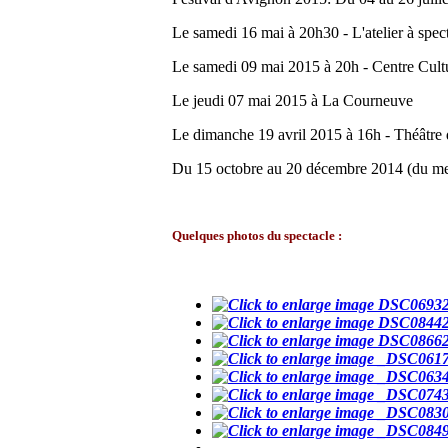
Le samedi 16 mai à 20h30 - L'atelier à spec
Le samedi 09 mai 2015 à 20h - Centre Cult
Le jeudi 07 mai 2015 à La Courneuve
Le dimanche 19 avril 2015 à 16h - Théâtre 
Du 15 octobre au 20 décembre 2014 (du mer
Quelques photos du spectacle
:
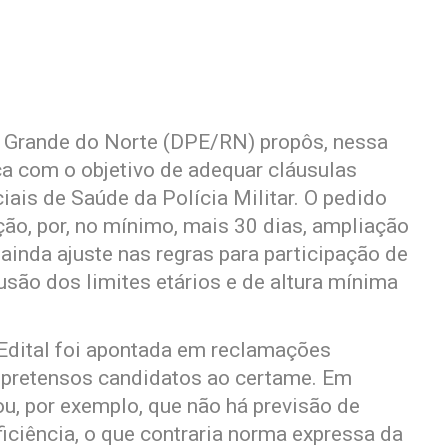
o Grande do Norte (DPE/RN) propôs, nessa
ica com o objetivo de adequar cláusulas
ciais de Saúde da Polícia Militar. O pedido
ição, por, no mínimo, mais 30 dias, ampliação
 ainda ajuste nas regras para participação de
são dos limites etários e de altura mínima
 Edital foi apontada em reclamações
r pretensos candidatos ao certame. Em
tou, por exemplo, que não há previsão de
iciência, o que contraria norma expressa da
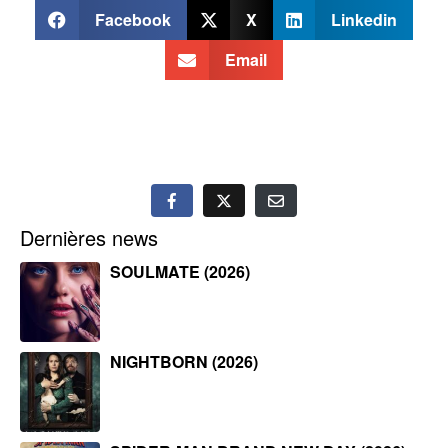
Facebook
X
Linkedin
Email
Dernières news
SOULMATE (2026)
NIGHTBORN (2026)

The problem. In the records above, find the line containing "Le dimanche 19 avril 2015 à 16h - Théâtre" and the line containing "ição, por, no mínimo, mais 30 dias, ampliação", then give both of them again word for word along with every line between. Omit any pictures.

Exercise answer.
Le dimanche 19 avril 2015 à 16h - Théâtre 
Du 15 octobre au 20 décembre 2014 (du mer
Quelques photos du spectacle
:
o Grande do Norte (DPE/RN) propôs, nessa
ica com o objetivo de adequar cláusulas
ciais de Saúde da Polícia Militar. O pedido
ição, por, no mínimo, mais 30 dias, ampliação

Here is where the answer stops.